INPUT
--- START ---

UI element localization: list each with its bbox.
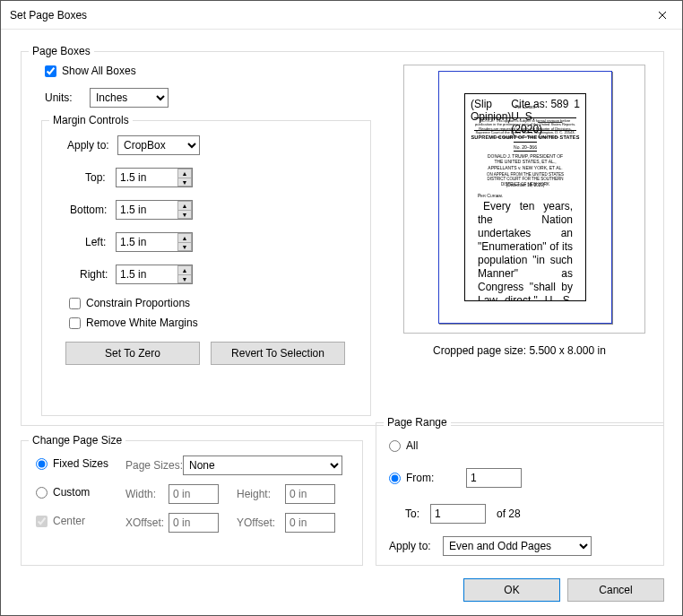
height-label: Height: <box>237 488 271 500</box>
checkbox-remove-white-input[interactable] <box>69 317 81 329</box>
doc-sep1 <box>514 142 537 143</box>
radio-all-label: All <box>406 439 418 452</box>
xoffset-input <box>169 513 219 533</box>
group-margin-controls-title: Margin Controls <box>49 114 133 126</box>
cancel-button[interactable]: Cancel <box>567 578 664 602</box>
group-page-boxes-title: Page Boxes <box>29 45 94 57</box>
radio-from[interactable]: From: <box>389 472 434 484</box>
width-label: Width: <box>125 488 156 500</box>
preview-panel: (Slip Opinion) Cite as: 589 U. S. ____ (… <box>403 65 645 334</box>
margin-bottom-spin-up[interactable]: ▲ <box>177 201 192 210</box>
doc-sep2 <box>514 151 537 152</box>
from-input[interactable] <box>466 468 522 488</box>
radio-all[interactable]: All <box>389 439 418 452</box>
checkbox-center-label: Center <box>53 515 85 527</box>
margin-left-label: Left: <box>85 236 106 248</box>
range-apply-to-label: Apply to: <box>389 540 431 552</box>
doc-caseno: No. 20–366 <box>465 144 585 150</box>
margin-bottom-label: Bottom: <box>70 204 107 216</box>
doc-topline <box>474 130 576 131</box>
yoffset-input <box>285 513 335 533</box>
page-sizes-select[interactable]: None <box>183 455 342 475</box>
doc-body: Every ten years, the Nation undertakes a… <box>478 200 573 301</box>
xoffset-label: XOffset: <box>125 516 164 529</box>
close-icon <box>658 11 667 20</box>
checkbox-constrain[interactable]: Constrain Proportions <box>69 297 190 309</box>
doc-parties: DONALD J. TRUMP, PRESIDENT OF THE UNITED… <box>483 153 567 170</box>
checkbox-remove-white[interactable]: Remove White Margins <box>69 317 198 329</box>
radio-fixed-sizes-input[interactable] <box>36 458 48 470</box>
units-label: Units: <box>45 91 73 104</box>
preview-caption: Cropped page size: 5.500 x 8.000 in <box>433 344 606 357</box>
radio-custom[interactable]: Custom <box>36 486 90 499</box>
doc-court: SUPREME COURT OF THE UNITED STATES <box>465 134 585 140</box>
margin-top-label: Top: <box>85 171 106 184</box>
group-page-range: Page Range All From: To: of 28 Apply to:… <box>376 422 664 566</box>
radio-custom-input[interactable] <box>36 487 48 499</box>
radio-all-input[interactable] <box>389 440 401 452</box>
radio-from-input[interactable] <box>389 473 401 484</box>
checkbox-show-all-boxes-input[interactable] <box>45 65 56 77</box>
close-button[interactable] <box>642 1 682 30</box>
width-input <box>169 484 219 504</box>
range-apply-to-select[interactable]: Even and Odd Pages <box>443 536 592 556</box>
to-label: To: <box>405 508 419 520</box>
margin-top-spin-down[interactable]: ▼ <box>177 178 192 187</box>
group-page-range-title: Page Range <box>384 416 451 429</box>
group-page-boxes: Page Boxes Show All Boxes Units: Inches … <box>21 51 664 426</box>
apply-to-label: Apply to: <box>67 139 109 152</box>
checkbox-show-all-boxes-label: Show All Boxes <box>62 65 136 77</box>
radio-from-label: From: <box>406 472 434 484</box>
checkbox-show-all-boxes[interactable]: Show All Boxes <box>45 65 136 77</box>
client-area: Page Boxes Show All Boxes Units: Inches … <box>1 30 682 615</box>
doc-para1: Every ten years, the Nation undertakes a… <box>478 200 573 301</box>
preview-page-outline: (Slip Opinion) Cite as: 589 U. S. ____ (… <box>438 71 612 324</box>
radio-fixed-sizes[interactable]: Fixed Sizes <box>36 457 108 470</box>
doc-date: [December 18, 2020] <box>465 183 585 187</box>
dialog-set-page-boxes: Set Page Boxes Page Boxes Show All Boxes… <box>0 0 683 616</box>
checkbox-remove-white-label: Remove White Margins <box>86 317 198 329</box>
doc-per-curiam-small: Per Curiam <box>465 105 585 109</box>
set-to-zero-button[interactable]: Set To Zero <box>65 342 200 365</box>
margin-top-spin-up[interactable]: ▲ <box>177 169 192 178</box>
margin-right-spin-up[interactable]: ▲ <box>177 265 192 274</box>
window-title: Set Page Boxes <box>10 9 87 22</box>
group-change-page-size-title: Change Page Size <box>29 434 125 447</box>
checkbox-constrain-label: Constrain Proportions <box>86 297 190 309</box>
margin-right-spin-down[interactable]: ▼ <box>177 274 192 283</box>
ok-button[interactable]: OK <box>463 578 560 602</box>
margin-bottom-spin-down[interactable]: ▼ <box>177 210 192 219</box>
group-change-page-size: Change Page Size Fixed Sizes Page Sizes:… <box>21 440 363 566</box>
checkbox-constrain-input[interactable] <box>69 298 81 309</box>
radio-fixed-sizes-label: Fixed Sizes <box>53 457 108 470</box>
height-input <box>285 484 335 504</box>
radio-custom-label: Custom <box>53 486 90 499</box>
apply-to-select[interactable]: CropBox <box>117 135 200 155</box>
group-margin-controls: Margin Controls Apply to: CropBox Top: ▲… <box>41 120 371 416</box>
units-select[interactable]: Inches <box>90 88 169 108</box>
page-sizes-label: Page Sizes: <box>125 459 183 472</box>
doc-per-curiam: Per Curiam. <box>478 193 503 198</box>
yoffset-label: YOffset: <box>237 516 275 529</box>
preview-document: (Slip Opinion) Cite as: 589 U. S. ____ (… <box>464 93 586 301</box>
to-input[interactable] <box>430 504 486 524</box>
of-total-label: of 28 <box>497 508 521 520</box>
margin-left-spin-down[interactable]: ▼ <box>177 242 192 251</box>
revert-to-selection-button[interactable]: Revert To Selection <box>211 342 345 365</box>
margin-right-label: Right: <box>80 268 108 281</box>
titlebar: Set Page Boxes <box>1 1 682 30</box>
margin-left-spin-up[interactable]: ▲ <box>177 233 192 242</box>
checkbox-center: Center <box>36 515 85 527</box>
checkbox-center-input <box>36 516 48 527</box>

--- END ---
--- START ---

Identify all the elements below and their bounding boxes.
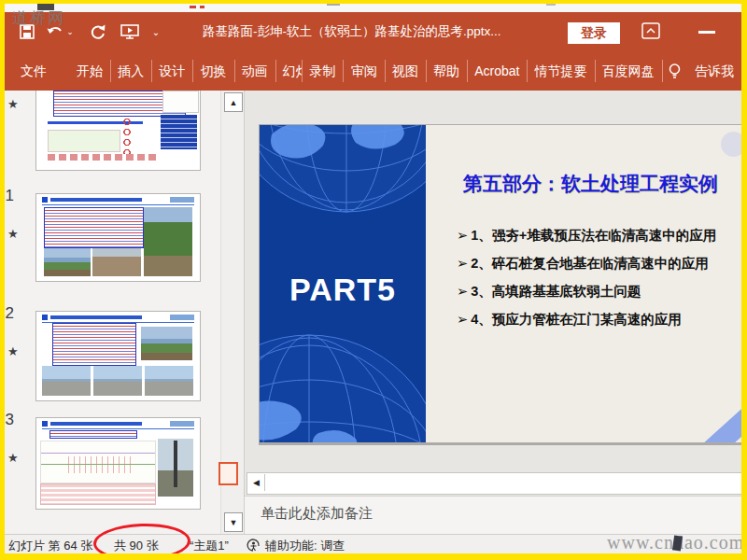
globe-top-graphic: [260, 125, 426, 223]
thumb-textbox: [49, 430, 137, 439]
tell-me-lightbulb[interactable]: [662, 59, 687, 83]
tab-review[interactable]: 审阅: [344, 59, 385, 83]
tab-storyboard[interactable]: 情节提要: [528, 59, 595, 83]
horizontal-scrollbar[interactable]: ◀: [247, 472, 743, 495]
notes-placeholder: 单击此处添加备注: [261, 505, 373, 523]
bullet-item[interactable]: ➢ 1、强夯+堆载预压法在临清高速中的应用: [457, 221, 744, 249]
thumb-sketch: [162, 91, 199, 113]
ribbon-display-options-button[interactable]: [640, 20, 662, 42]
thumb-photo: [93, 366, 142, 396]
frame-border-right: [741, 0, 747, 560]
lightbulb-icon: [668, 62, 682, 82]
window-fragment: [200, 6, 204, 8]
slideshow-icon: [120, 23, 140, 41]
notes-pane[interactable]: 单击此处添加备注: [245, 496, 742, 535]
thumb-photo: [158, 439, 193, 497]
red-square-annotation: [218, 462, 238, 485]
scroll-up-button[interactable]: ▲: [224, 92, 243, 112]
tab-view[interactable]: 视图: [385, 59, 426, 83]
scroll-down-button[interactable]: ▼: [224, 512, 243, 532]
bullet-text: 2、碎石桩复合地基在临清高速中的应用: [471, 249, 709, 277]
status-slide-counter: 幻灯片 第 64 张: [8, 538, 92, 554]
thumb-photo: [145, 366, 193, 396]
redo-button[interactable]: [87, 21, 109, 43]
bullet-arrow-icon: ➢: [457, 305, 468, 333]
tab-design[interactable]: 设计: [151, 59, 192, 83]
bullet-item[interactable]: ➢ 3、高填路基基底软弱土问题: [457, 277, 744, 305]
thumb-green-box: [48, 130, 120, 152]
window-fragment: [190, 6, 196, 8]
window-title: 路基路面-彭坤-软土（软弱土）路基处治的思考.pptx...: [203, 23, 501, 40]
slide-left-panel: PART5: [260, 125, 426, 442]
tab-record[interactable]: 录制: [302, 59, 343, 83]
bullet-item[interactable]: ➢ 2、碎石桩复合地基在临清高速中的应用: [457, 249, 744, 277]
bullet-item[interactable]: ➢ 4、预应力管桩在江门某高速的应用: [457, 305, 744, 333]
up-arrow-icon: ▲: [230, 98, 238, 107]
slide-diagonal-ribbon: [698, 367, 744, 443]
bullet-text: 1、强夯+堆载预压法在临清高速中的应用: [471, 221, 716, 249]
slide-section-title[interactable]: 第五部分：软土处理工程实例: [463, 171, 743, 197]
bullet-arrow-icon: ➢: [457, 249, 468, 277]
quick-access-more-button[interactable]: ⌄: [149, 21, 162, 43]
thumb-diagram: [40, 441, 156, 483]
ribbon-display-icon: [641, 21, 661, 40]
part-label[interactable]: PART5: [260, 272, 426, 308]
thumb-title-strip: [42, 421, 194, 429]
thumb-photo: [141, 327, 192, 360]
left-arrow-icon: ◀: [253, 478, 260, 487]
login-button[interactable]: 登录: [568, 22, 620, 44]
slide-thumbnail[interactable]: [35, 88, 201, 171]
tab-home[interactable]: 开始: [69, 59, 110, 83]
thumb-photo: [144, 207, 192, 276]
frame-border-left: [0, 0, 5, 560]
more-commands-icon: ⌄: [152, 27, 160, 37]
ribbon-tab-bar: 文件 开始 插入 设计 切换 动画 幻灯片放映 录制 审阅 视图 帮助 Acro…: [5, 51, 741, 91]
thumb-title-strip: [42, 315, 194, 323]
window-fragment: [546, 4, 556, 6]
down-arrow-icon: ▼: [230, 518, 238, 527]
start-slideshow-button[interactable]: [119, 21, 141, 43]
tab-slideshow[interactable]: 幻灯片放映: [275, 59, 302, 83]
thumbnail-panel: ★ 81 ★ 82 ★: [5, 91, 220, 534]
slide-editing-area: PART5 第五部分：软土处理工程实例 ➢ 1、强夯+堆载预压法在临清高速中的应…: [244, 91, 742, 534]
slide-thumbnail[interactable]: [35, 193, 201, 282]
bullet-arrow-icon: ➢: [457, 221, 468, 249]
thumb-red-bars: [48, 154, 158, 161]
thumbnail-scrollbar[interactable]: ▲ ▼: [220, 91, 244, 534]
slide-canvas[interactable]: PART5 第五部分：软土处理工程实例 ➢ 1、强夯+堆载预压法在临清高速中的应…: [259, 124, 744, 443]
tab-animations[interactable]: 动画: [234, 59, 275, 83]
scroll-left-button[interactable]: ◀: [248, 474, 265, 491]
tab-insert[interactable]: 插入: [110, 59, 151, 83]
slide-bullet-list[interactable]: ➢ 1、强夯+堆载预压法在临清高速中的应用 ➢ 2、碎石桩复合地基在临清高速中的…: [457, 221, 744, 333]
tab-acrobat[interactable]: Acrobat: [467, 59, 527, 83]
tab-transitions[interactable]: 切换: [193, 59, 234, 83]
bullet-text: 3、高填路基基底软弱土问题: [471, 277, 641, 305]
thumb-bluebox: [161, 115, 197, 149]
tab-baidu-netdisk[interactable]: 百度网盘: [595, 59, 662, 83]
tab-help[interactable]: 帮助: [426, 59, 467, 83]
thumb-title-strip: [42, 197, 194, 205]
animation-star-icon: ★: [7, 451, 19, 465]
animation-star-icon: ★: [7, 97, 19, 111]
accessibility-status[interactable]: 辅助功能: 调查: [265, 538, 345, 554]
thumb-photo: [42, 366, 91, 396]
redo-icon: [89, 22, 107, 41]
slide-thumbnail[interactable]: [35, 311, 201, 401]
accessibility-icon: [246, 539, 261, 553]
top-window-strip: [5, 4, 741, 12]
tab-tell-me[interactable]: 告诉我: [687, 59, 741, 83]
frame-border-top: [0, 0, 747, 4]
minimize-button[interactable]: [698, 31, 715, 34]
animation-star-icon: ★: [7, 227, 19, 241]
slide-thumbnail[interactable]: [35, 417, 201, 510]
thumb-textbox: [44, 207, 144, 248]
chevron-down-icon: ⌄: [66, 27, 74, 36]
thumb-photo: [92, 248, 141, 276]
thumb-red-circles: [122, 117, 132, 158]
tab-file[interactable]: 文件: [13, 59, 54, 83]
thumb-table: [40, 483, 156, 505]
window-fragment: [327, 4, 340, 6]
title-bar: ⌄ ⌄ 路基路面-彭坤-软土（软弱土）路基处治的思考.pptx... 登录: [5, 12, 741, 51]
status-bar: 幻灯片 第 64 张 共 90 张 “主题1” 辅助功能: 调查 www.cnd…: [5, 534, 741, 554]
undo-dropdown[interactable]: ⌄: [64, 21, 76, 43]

--- END ---

WORK TASK
Only the lines containing the string "Opinion" are needed; pull them out of the records.

EXERCISE RESPONSE
preview-panel: (Slip Opinion) Cite as: 589 U. S. ____ (… <box>403 65 645 334</box>
preview-page-outline: (Slip Opinion) Cite as: 589 U. S. ____ (… <box>438 71 612 324</box>
preview-document: (Slip Opinion) Cite as: 589 U. S. ____ (… <box>464 93 586 301</box>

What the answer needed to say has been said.